眾人:「?」
——
用完晚餐,來玩的朋友陸陸續續的跟謝景廷告別,離開莊園。
時嶼平時很少開車,而且來的時候沈知年再三堅持載他,便蹭了他的。
他先一步跟謝景廷打了招呼,站到庭院噴泉處等沈知年。
今晚的月亮格外明亮,他站在一片月色中,皎潔清寒的光如絲綢一般纏繞在皮膚上,修長的天鵝頸微微仰著,頸窩和脖頸白的幾近透明。
段京淮離他不遠。
男人斜靠著牆,嘴裡懶懶地咬著根煙,別墅里的燈拂在他側臉,在冷峻的面上落下幾道斑駁的影。
煙霧四散開,把他的神色遮的半明半昧。
他就這麼一眼不錯地盯著時嶼的背影,很長一段時間都沒挪開視線。
直到沈知來。
他邊下樓邊繫著西裝扣子,後面還跟著郝帥謝景廷等人。
「波士頓那個案子,就麻煩你催了。
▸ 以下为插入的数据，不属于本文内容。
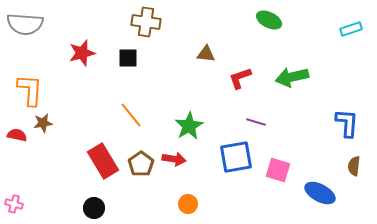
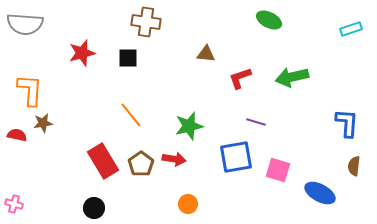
green star: rotated 16 degrees clockwise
」謝景廷吸了口煙,拍著沈知年的肩膀道。
「沒問題,回頭幫我跟謝叔問好。」
謝景廷笑道:「他正在家愁著給你家老爺子送賀禮呢。」
沈知年也笑,轉而看向時嶼,笑容更深了:「我們走吧。」
時嶼點頭,順勢向身後的眾人示意。
「等一下——」
段京淮將菸頭碾磨,拎著外套從陰影里走出來。
他眼皮懶懶的掀著,隨手將車鑰匙丟給謝景廷,淡道:「我車壞了,明天幫我找人拖回去。」
謝景廷:「哦?」
「沈知年,」段京淮忽然開口,唇角勾了勾,狹長微揚的眉眼透著幾分傲慢,「順便帶我一程唄。」
第18章 指縫
時嶼側目,不明所以地看著他。
有涼風貼著地面拂過,沈知年嘴角的笑容一僵,緩緩地眯了眯眼。
空氣仿佛凝滯了片刻。
然而不等兩邊陷入僵持,郝帥沒心沒肺地「啊——」了一聲,對段京淮說:「我還想蹭你車走呢,沒事,你車壞了讓老謝幫我們叫個司機不就行了?」
段京淮:「……」
他翳了翳唇角,冷硬道:「我不習慣。」
「這有什麼不習慣的四個人在一個車裡多擠啊氣都喘不勻啊我是說——」他在段京淮陰森密布的眼神中猛地停下來,提了口氣,看向沈知年,「我也想,老沈你也捎著我吧。」
事到如此,沈知年也只能無奈笑道:「好,大家一起走吧。」
隨著清脆的提示音響起,漂亮的車尾燈亮了兩下。
沈知年先邁到副駕駛的位置,打開車門,眼神tຊ落到時嶼身上。